The Nunavut land claims agreement of 1993 took numerous years in order to be negotiated but there are some key objectives to the agreement that are related to the legislation before us.
The objectives of the agreement are:
to provide for certainty and clarity of rights to ownership and use of lands and resources and of rights for Inuit to participate in decision-making concerning the use, management and conservation of land, water and resources, including the offshore,
to provide Inuit with wildlife harvesting rights and rights to participate in decision-making concerning wildlife harvesting,
to provide Inuit with financial compensation and means of participating in economic opportunities, [and]
to encourage self-reliance and the cultural and social well-being of Inuit.
Under the provisions of the Nunavut land claims agreement, there are a couple of things:
Among many other things, the Nunavut Land Claims Agreement provides for the federal government and the Inuit to establish a joint regime for land and resource management (articles 10 to 12). Article 10 sets out the criteria for the land and resource institutions to be created, while article 11 sets out the parameters for land use planning within the Nunavut Settlement Area, and article 12 details how development impact is to be evaluated.

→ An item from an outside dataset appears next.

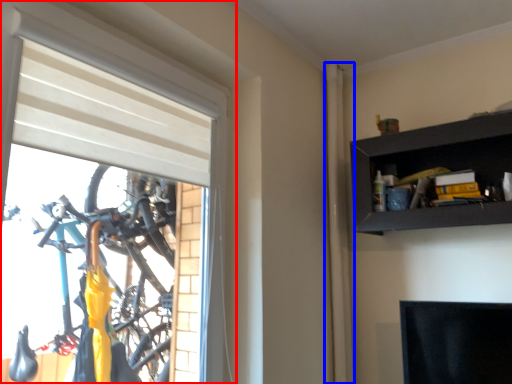 Question: Which object appears closest to the camera in this image, window (highlighted by a red box) or curtain (highlighted by a blue box)?

Choices:
 (A) window
 (B) curtain

Answer: (A)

Under article 10, the federal government undertakes to establish the following government institutions to administer the regime:
Surface Rights Tribunal;
Nunavut Planning Commission (NPC);
Nunavut Impact Review Board (NIRB); and
Nunavut Water Board.
Canada partially fulfilled its obligations by establishing the first and fourth of these institutions when Parliament enacted the Nunavut Waters and Nunavut Surface Rights Tribunal Act 11 in 2002. Bill C-25 [which is now Bill C-47] fulfills the government’s obligations with regards to the other two institutions, the NPC and the NIRB. Note, however, that both of these institutions already exist. They came into being in 1997 under the Nunavut Settlement Agreement. Bill C-25 formalizes their establishment in legislation and sets out how they will continue to operate.
Again, the legislative summary indicates that:
Work on the Nunavut Planning and Project Assessment Act began in 2002. To fulfill its obligation for close consultation with Inuit, the Government of Canada established the Nunavut Legislative Working Group, consisting of the Government of Canada (represented by Indian and Northern Affairs Canada), Nunavut Tunngavik Incorporated, and the Government of Nunavut, and supported by the participation of the NPC and the NIRB.
The Working Group met regularly through to 2007 to discuss and resolve policy issues, gaps the bill should address, and resolve questions and legal interpretation of the agreement and how these solutions should be reflected in the bill. When these issues were satisfactorily advanced in 2007, drafting of the bill began with oversight and direction from the Working Group.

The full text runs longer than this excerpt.